Perched at the crucial crossroads of India’s past, the Roys trace their genealogy 11 generations back to Ajodhya Ram Roy, a merchant with a flourishing trade in Murshidabadi silk around the early 18th century. After British forces led by Lord Clive defeated the Bengal nawab, Siraj-ud-Daulah, in the epochal Battle of Plassey in 1757, Cossimbazar lost its eminence as a trading post. Later generations purchased swathes of land in eastern Bengal (now Bangladesh) and became one of the most prosperous zamindars in Bengal, but they suffered with the emergence of a competitive zamindari family, palace intrigues and a case of an enterprising Roy patriarch getting poisoned—family history that Pallab doesn’t care to delve into.
Pallab’s grandfather, Raja Kamalaranjan Roy, who nurtured a love for cars and bought the Studebaker in 1928, after the American automobile company exhibited the car in the city as part of a roadshow, witnessed many of the pitfalls of modern Indian history. Partition saw much of the family’s zamindari land fall in East Pakistan, a territory they had no access to; the abolition of the zamindari system after independence ate further into the family treasury. This was followed by Operation Barga, the extensive land reforms movement undertaken by the Left Front government in West Bengal from 1978, and the Naxalite movement during the same period. “Our fortunes went down. The people our family looked after for so long suddenly turned against us. That no physical harm came upon my grandfather is because of the goodwill the Roy family had for doing benevolent work, yet a lot of people took pride in the fact that the rajas were reduced to ashes," says Pallab.

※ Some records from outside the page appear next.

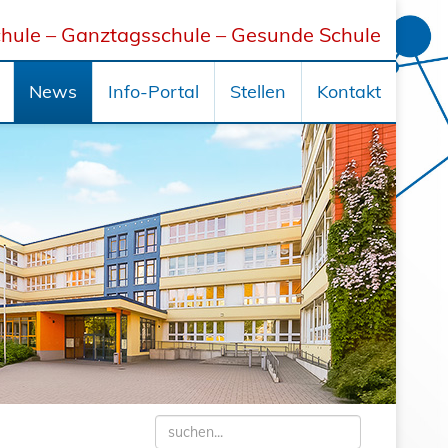
hule – Ganztagsschule – Gesunde Schule
News
Info-Portal
Stellen
Kontakt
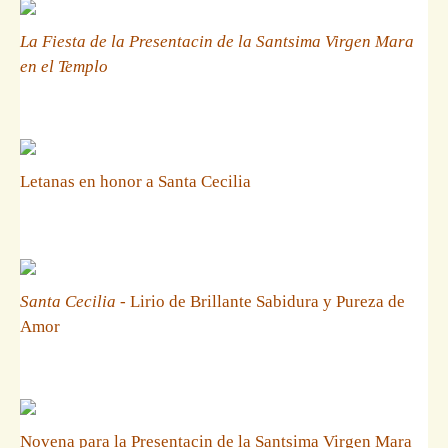
La Fiesta de la Presentacin de la Santsima Virgen Mara
en el Templo
Letanas en honor a Santa Cecilia
Santa Cecilia
- Lirio de Brillante Sabidura y Pureza de
Amor
Novena para la Presentacin de la Santsima Virgen Mara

As the years went by, all the cars owned by the Roys were sold off. Only the Studebaker survived, but it went into disrepair, revived only for short phases when Pallab’s father, Prosanta Kumar Roy, and later Pallab himself, chose the stately car to travel for weddings. For a long time, it stood motionless at one of the family garages. “This was a very difficult phase of our lives," Pallab recounts. In 1990, his mother, Supriya, chose the garage space fronting the Harish Mukherjee Road residence to start a small bakery outlet. Soon, cakes and pastries started flying off the shelves.

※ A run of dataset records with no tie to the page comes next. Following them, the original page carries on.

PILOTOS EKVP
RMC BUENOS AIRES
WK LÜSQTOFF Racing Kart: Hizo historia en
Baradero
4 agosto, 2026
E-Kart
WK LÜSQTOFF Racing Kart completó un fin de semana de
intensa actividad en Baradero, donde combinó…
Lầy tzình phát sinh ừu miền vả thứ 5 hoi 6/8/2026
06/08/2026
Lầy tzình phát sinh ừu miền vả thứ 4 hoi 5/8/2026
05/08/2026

Today, the Sugarr & Spice brand that she founded, and where Pallab is now a director, has over 120 outlets, employing over 200 people. Pallab was looking after a wholesale business in medicines when he decided it was time to turn his attention towards the long-ignored Studebaker.

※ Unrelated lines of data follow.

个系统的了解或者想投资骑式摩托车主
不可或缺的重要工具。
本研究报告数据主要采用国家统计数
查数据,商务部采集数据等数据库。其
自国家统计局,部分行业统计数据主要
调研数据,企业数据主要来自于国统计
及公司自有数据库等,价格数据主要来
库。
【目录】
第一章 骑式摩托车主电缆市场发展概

Saurav by his side, they toiled over the car for four years, using the Studebaker’s sales catalogue for reference. The body colour, the state of the metal body, the rubber fitments, the upholstery, the mohair-covered ceiling, the silk assist cords, the robe rail, the one-way intercom service between passenger and driver used when the separating glass is rolled up, the silk curtains, the suction technology-equipped interior fans, the wiring, the headlights, the wire wheels, the whitewall tyres, the Atalanta figurine mascot, the foot warmer with the coal drawer—these were all gradually returned to their original state. “Restoration of a vintage car is meticulous work and requires a careful eye for detail. The idea is to return the car to its factory state using the same technology used back then," Pallab says.
The glinting lion and unicorn emblem of the Cossimbazar royal family on the left side of the 1928-made Studebaker President 8 State Limousine (FA) takes you back in time. Even as Pallab carefully wipes off the specks of dust on a side mirror, he enthusiastically explains the working of the car. The Roy scion is serious about his role as the future custodian of the family’s past.